Kendi adıma uzunca bir süredir Erdoğan’ın kuşatıldığını düşünüyorum. Belirli bir amaç taşıyan bir grup tarafından kuşatılarak aklıselimden uzaklaştırıldığını… Çeyrek asırdır hayatımızda olan siyaset ustasının bu denli acemi hamleler yaparak adeta ayağına kurşun sıkmasına başka bir anlam veremiyorum çünkü.

Ayrıca daha birkaç gün önce kızgın demiri soğutmaktan söz eden Erdoğan’ın ‘seçimin yenilenmesi lazım’ diyerek demiri yeniden harlamasına ne demeli?

Ya da bu koşullarda 23 Haziran’da çok daha büyük bir hezimetin kendilerini beklediğini göremeyecek kadar basiretini kaybetmesine?

Sadece İstanbul seçim sürecini kast etmiyorum.

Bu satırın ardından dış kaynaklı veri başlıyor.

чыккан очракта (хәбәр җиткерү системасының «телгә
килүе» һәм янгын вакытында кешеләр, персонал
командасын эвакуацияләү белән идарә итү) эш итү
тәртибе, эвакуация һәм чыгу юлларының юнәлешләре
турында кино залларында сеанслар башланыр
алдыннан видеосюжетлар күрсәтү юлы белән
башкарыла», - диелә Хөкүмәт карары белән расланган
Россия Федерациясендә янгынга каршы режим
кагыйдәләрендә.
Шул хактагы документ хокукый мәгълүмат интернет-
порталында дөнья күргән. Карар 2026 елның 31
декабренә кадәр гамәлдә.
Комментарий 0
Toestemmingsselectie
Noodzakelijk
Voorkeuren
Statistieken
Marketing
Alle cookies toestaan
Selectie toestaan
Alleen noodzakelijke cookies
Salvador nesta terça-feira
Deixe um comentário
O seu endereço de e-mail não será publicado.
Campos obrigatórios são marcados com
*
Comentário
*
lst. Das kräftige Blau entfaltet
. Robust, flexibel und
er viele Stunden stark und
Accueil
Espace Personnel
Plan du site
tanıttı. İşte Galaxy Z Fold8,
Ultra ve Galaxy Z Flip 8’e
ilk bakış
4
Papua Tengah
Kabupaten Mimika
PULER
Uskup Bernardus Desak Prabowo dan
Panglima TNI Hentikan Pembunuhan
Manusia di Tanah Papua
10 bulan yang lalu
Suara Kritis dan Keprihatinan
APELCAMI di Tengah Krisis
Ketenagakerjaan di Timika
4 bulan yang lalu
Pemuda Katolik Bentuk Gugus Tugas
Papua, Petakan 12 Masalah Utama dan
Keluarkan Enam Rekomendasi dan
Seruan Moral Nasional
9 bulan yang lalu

Son 5 yıldır bu böyle…  Cumhurbaşkanı olmasına rağmen toplumun yarısını temsil etmemekte direnen Erdoğan’ın 7 Haziran seçimlerinden bu yana aldığı kararları rasyonel, akılcı ve de mantıklı bulmuyorum.

İstanbul’daki yerel seçimden kendi koltuğunu, tahtını sarsacak bir toplumsal lider yaratmak, tanıdığımız Erdoğan’a göre bir şey değil çünkü. 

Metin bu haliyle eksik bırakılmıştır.